Panoz debuts 603-hp GT-EV electric race car at Le Mans
What better place to show off a brand-new race car?
Andrew KrokReviews Editor / Cars
Cars are Andrew's jam, as is strawberry. After spending years as a regular ol' car fanatic, he started working his way through the echelons of the automotive industry, starting out as social-media director of a small European-focused garage outside of Chicago. From there, he moved to the editorial side, penning several written features in Total 911 Magazine before becoming a full-time auto writer, first for a local Chicago outlet and then for CNET Cars.
Don Panoz has been responsible for some interesting cars in the past, from the Panoz Esperante road car to the triangular DeltaWing. Now, his company has unveiled what Panoz calls the "Holy Grail" of racing.
Green4U technologies, of which Panoz is the chairman and co-founder, unveiled its GT-EV race car at the 24 Hours of Le Mans Village ahead of the annual endurance race. Panoz hopes the GT-EV, developed in Georgia, can compete with some of the best internal-combustion race cars on the track.

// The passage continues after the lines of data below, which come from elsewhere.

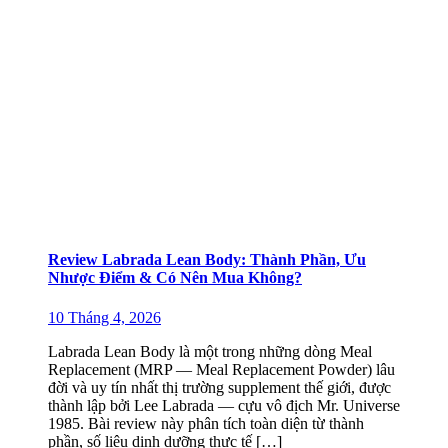
Review Labrada Lean Body: Thành Phần, Ưu
Nhược Điểm & Có Nên Mua Không?
10 Tháng 4, 2026
Labrada Lean Body là một trong những dòng Meal
Replacement (MRP — Meal Replacement Powder) lâu
đời và uy tín nhất thị trường supplement thế giới, được
thành lập bởi Lee Labrada — cựu vô địch Mr. Universe
1985. Bài review này phân tích toàn diện từ thành
phần, số liệu dinh dưỡng thực tế […]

The GT-EV sports two electric motors putting out up to 603 horsepower at all four wheels, depending on regulations. Its top speed is between 175 and 180 mph, and the whole thing (including the battery pack) weighs between 2,200 and 2,750 pounds, thanks to a carbon fiber chassis. The battery pack is removable for midrace swaps, and in race conditions, a single battery pack should last between 90 and 110 miles.
The look is as wild as the idea behind the car. The driver sits way off to the side of the car in a closed cockpit, giving the car a shape similar to older-school prototype racers. If you think this would look good on the road, too, fear not -- Panoz and his team are developing a road-legal model based on the race car. In the road version, a passenger sits behind the driver, like in a fighter jet.
Other neat little tricks include active aerodynamics that increase slipperiness on straights, which can increase both the top speed as well as overall range. Brake regeneration captures energy otherwise lost to braking to help charge the battery on the fly -- it's an increasingly common feature on road-legal EVs and hybrids, as well.
While the race car is at Le Mans, it won't be racing -- not this year, at least. Panoz hopes that he can bring the GT-EV to Le Mans in the future. If it did go to Le Mans, it would be a "Garage 56" entry, which is a special class reserved for experimental vehicles. The DeltaWing ran in Le Mans under this designation, as well.